At this task, the HoloLens is a triumph. The room I was in had various objects pinned to the walls and sitting on tables, and they remained solidly in place throughout my testing. A key part of this is latency; HoloLens apps have to produce 60 frames per second (though this drops to 30fps when recording on the device) to ensure that the application can keep its 3D scene updated to show the right things in the right places.

But the hardware goes further. The mysterious holographic processing unit (HPU), a custom chip found in each device that integrates the accelerometer and spatial data from the device's sensors to keep track of the world around you, minutely adjusts the display output at 240 frames per second in order to ensure that the 3D objects are drawn exactly where they should be.

And it really works.

New ways to interact

The HoloLens I was using was the Developer Edition. It runs Windows 10, with a similar sort of tile-based program launcher, which looks familiar but immediately presents you with a twist. HoloLens runs 2D applications, too, but they have to be put somewhere. It's like desktop window management, except this time the windows are 2D panes in 3D space, so you have to put them down where you want them before you can actually use them.

Being a production unit, the software experience has some additional polish and features that I've not seen before. There's a tutorial that walks you through the basic gestures and explains how to navigate. This had some new parts to it; in past uses of the HoloLens we've been taught the "air tap" gesture, where you fold your outstretched index finger as if you were pressing down on an invisible button. A couple of other gestures are also now possible; a pinch and hold, for scrolling, and one that Microsoft calls "bloom;" start with all five fingertips brought together, and then open your hand, as if petals unfurling from a flower. This gesture instantly quits the app you're in and goes back to the Start menu.

Navigation, to move the cursor around, continues to be based on "gaze," or more specifically the direction your face is pointing (there's no eye tracking, so it isn't really your gaze direction, just some approximation of it).

Also new is a device calibrator app to adjust it for your interpupillary distance.
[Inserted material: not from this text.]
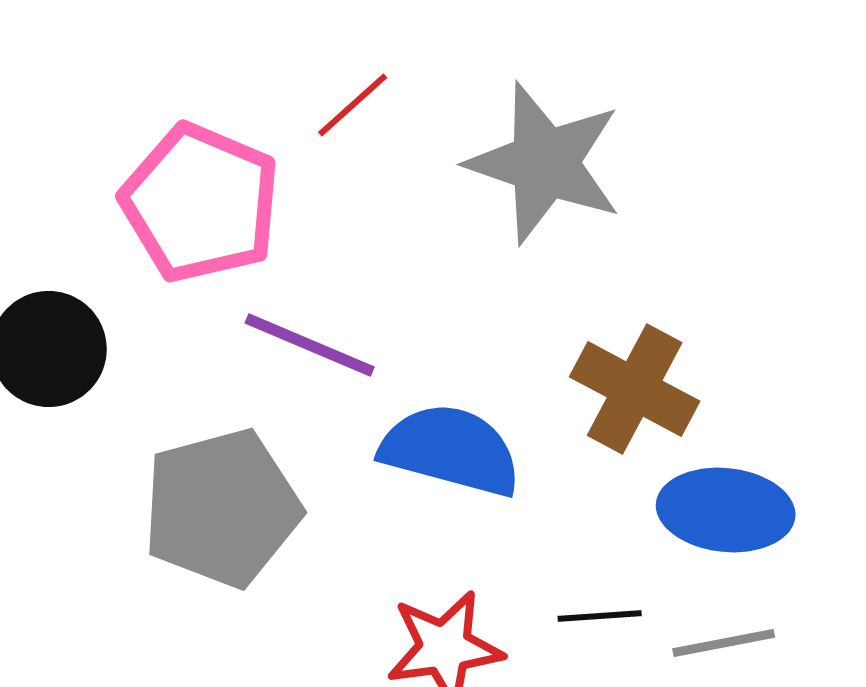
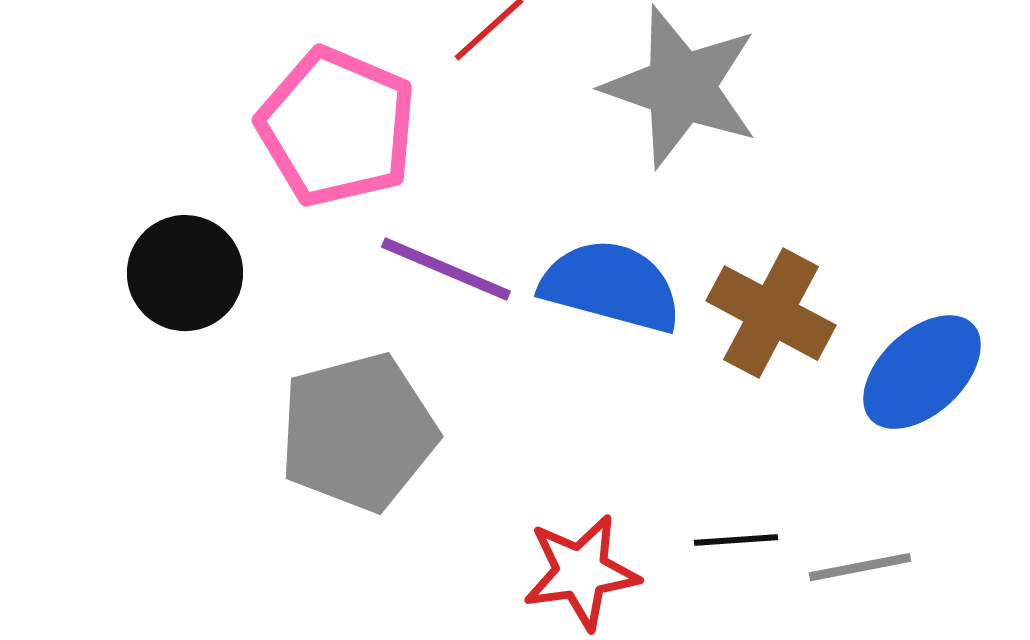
blue semicircle: (451, 450) -> (611, 286), moved
blue ellipse: (726, 510) -> (922, 372), moved, turned -49

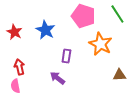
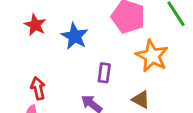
red star: (14, 32) -> (35, 25), moved
brown triangle: (119, 75) -> (141, 100), moved, turned 32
To optimize the 3D imaging the device needs to know exactly how far apart your eyes are. Microsoft has always said that it will include some built-in way of doing this, but for the sake of expediency, past demos have measured the distance using a pupilometer (the same kind of device you use when getting a pair of glasses made), and just dialled the number directly into the software. This time around, with a bit more time to play with, I finally got to use the built-in feature; an app that makes you look first with one eye and then the other, and align your finger with some targets.

The clicker.
Enlarge / The clicker.
Esy Casey

I used a handful of applications—watching some video, poking around Settings, browsing in Edge—and two 3D games, Robo Raid (formerly "Project X-Ray") and Young Conker.

Robo Raid is I think my favorite game that I've played on the device. The first step—and indeed, the first step in many of the gaming experiences—is to scan the room you're in so that the device can build a model of where you are and what obstacles and objects are around you. With this done, a range of robotic aliens will punch holes through the wall and either crawl along the walls or fly around the room, and you have to shoot at them. The Clicker peripheral was useful here; it's a little Bluetooth button that does an air tap each time you click it. This shows off the 3D very well; you can go up to the holes in the walls and peer inside, and it's a joy every time. It looks like there really is a hole!